In the present study, the ideal ratio of the SFA:MUFA:PUFA ratio of 0.27:1:1 was achieved using a computer fitting technique. By adding high-oleic-acid vegetable oils (e.g., peanut oil, rapeseed oil), the MUFA content of the blended oils reached as high as 44.34% (2.23-fold higher than that of walnut oil), and the ω-6/ω-3 ratio was controlled in the range of 4–6:1. The acid value (0.53~0.80 mg/g) and peroxide value (2.89~8.91 meq/kg) of the blended oil were significantly lower than the national standard limit (acid value ≤ 3 mg/g, peroxide value ≤ 15.00 meq/kg).
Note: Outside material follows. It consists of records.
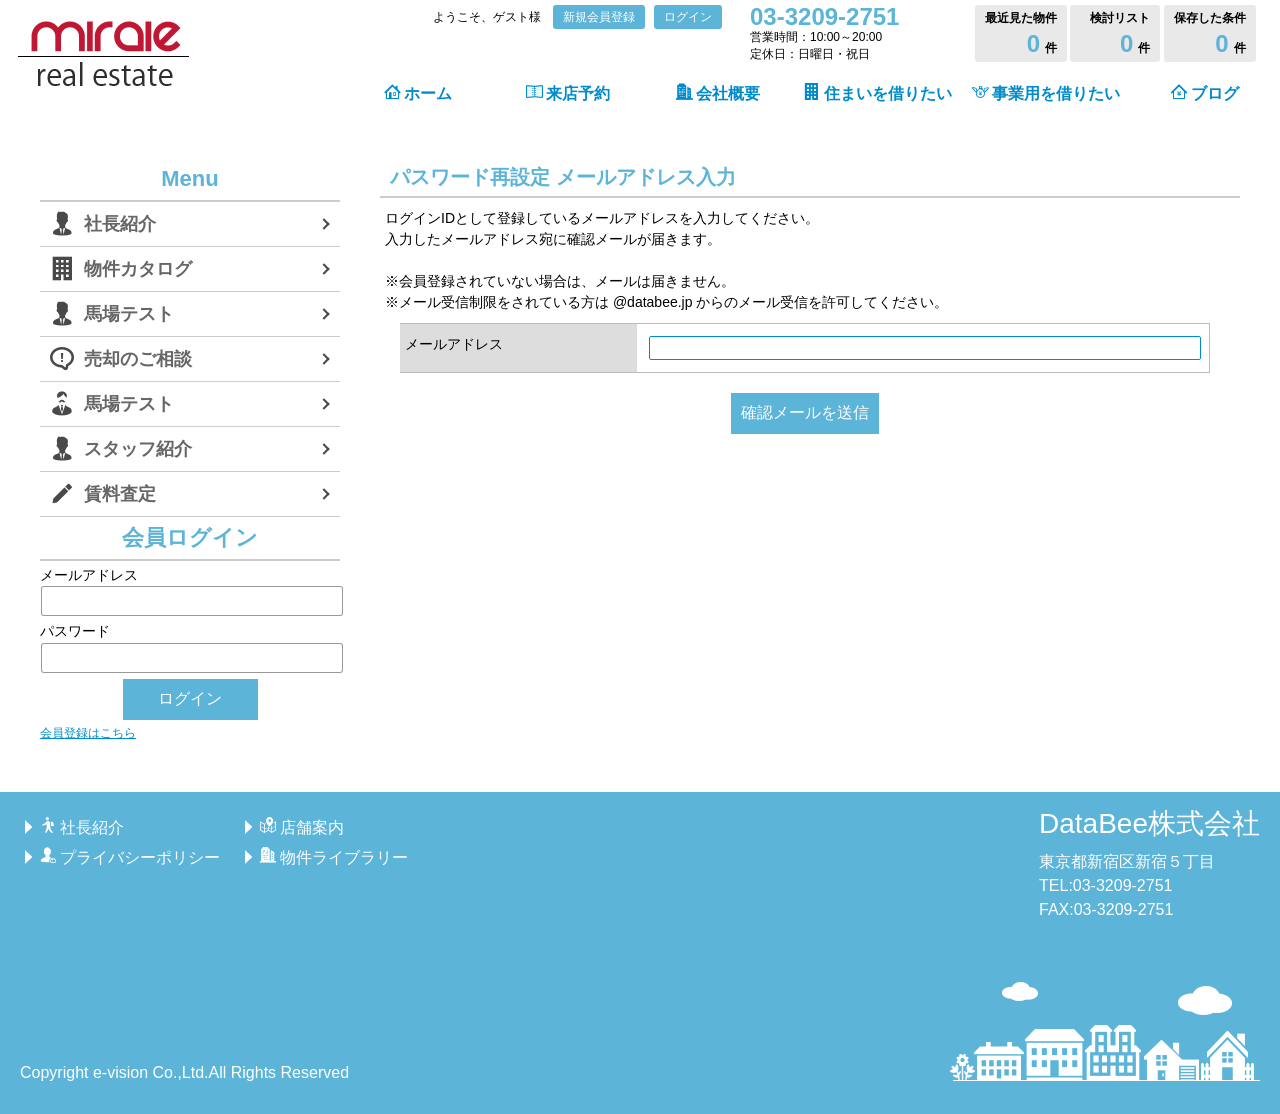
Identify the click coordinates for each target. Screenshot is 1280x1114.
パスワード (190, 647)
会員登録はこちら (88, 733)
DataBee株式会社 (1149, 823)
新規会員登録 (599, 17)
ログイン (688, 17)
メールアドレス (454, 344)
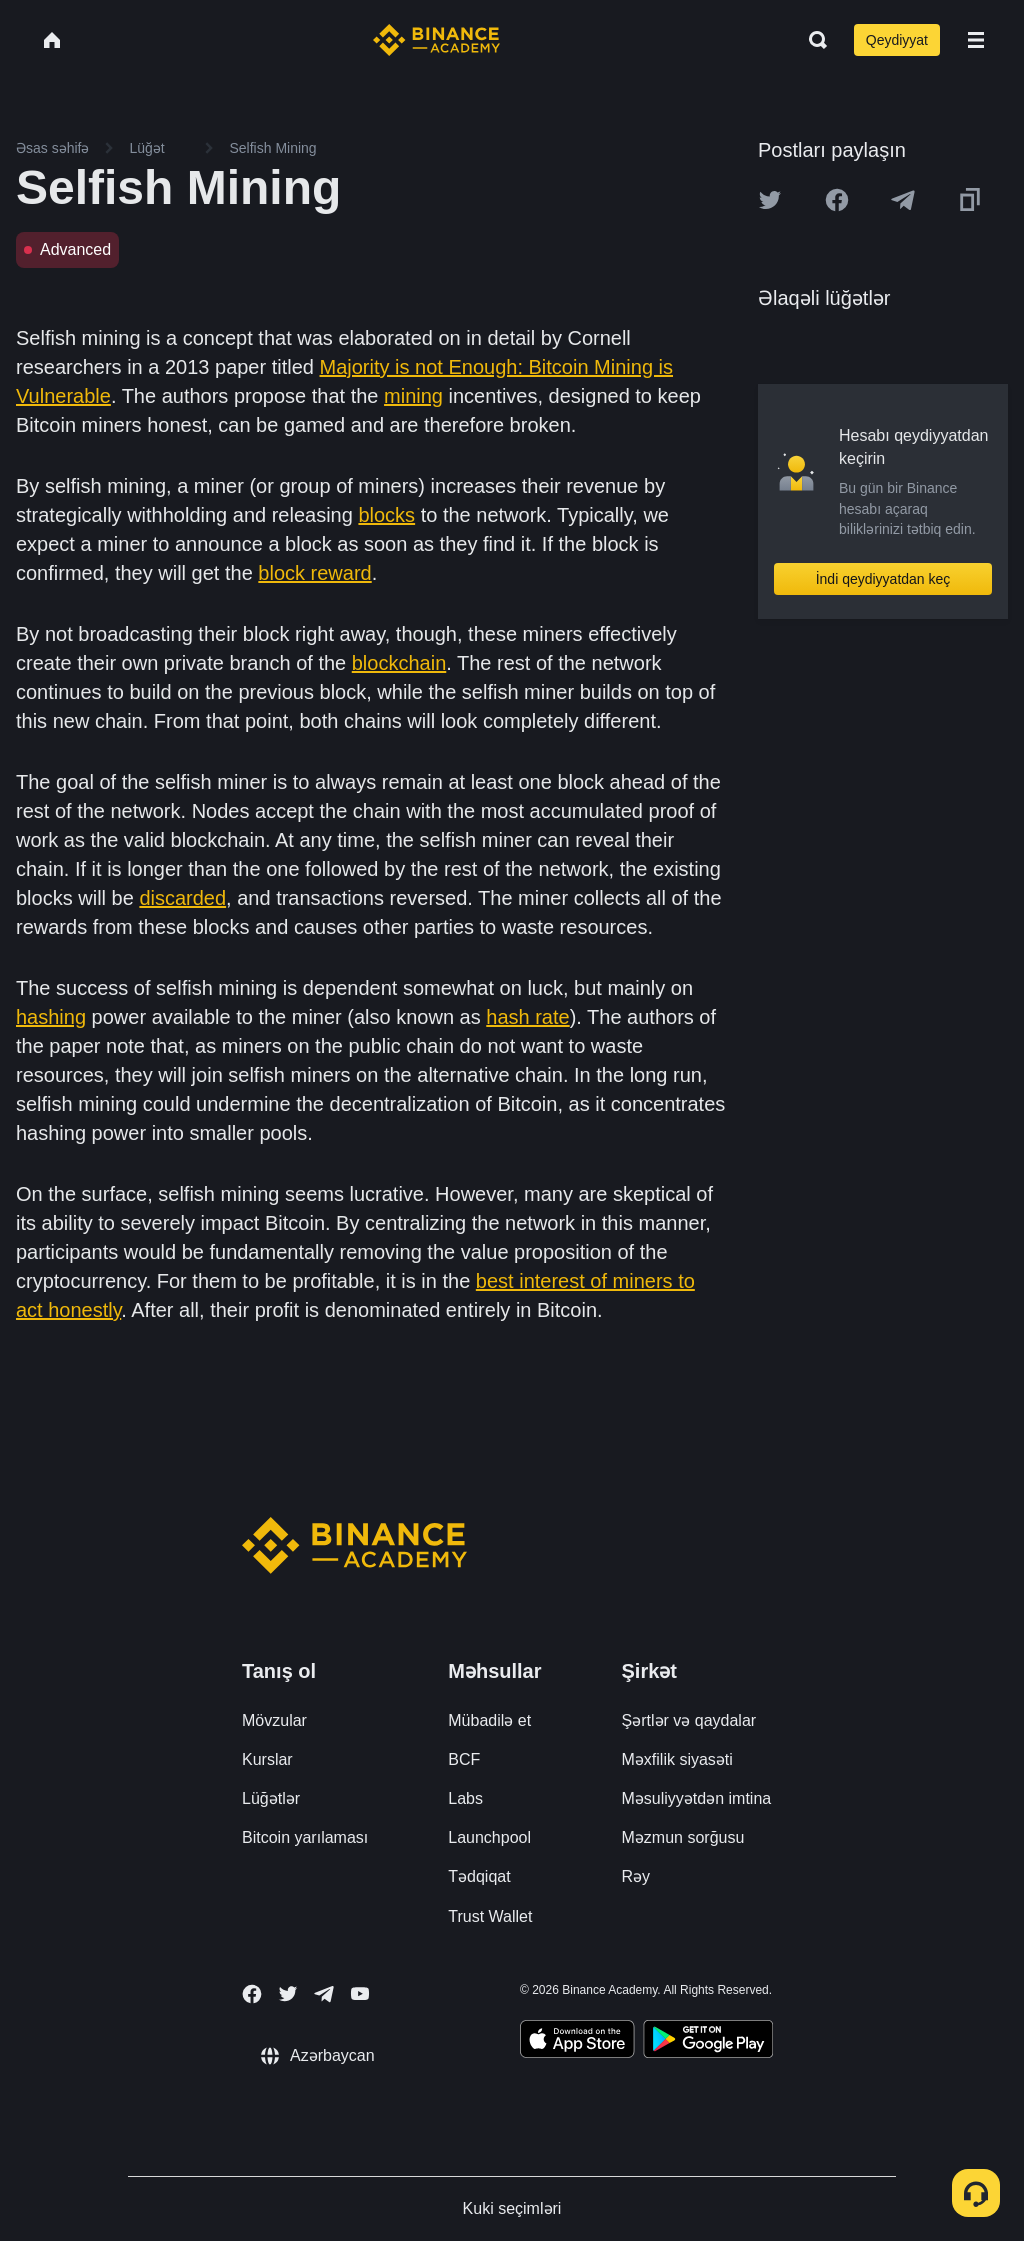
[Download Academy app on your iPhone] (577, 2042)
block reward (314, 573)
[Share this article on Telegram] (903, 200)
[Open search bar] (812, 40)
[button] (976, 40)
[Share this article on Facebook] (837, 200)
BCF (464, 1759)
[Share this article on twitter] (770, 200)
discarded (182, 898)
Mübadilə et (489, 1720)
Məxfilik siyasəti (677, 1759)
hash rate (527, 1017)
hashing (51, 1017)
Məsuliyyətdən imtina (697, 1798)
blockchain (399, 663)
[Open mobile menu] (976, 40)
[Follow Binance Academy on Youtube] (360, 1993)
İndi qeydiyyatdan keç (883, 579)
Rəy (636, 1876)
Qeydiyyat (897, 40)
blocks (386, 515)
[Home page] (436, 40)
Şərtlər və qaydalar (689, 1720)
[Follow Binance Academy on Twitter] (288, 1994)
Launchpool (489, 1837)
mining (413, 396)
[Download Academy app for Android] (708, 2042)
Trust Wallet (490, 1916)
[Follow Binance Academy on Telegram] (324, 1994)
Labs (465, 1798)
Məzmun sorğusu (683, 1837)
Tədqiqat (479, 1876)
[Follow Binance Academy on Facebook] (252, 1994)
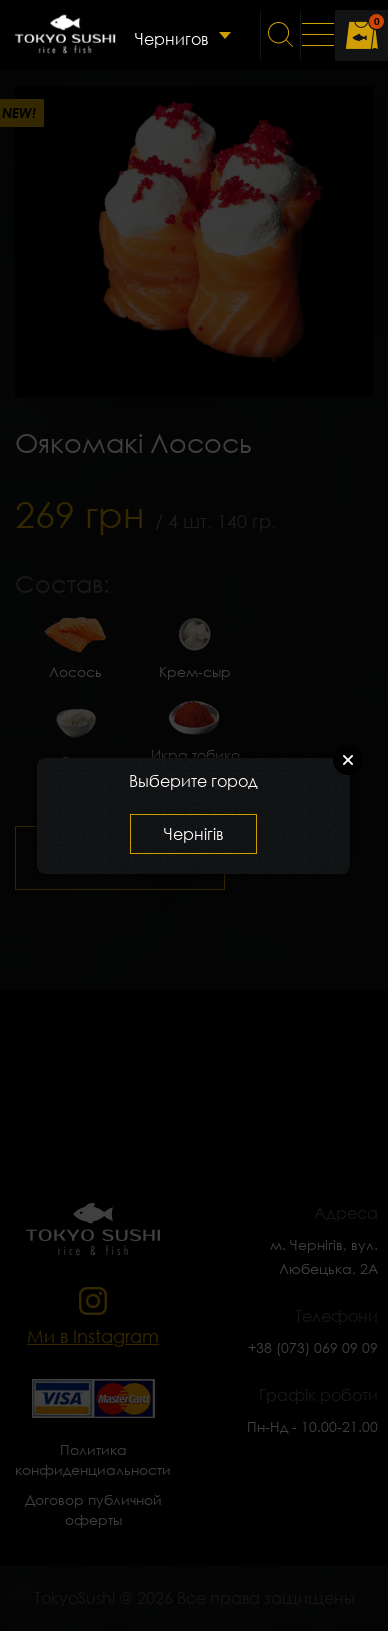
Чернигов (171, 39)
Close (348, 760)
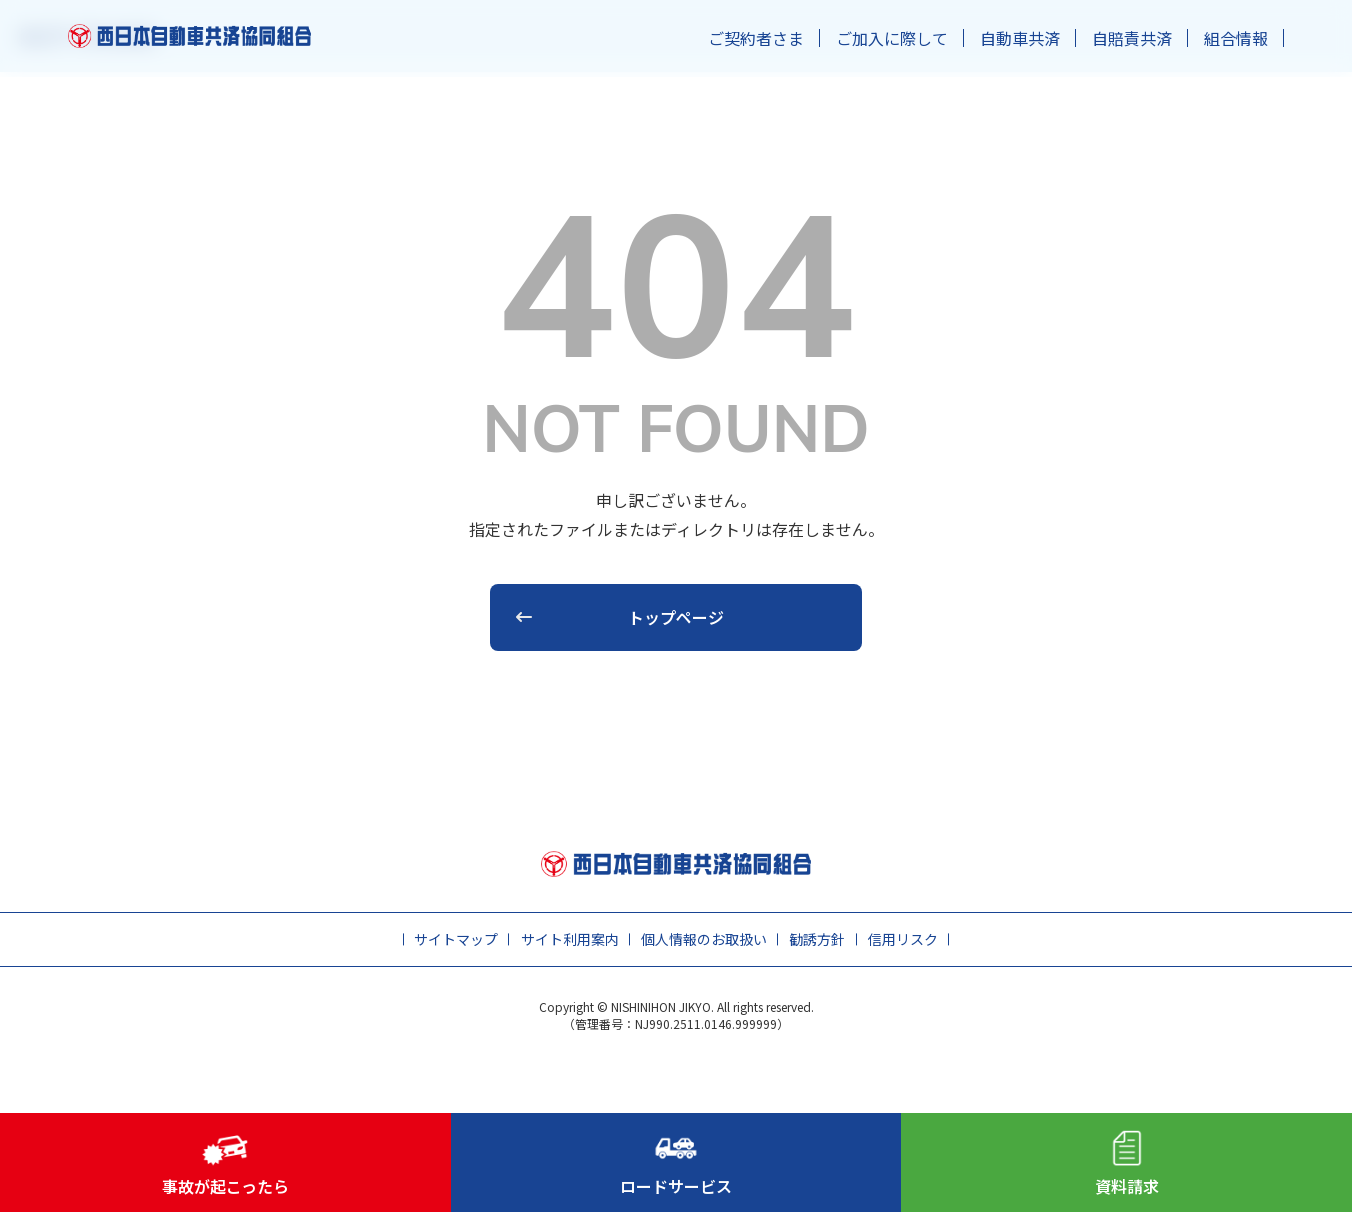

GC-IMS analysis showed that the blended oils developed a composite aroma distinguishing them from single oils, with p-methylacetophenone (almond aroma), 3-Methylbutyl butyrate (fruit aroma), and 4-Ethylphenol (smoky aroma) as the main aroma characteristics. In this study, multi-dimensional control strategies were used to achieve nutritional enhancement of mixed oils (optimization of dietary fatty acid composition and ω-6/ω-3 ratio), good physicochemical properties and flavor innovation of blended oils were achieved through a multi-dimensional control strategy, which opens up a new path for the development of functional fats and oils.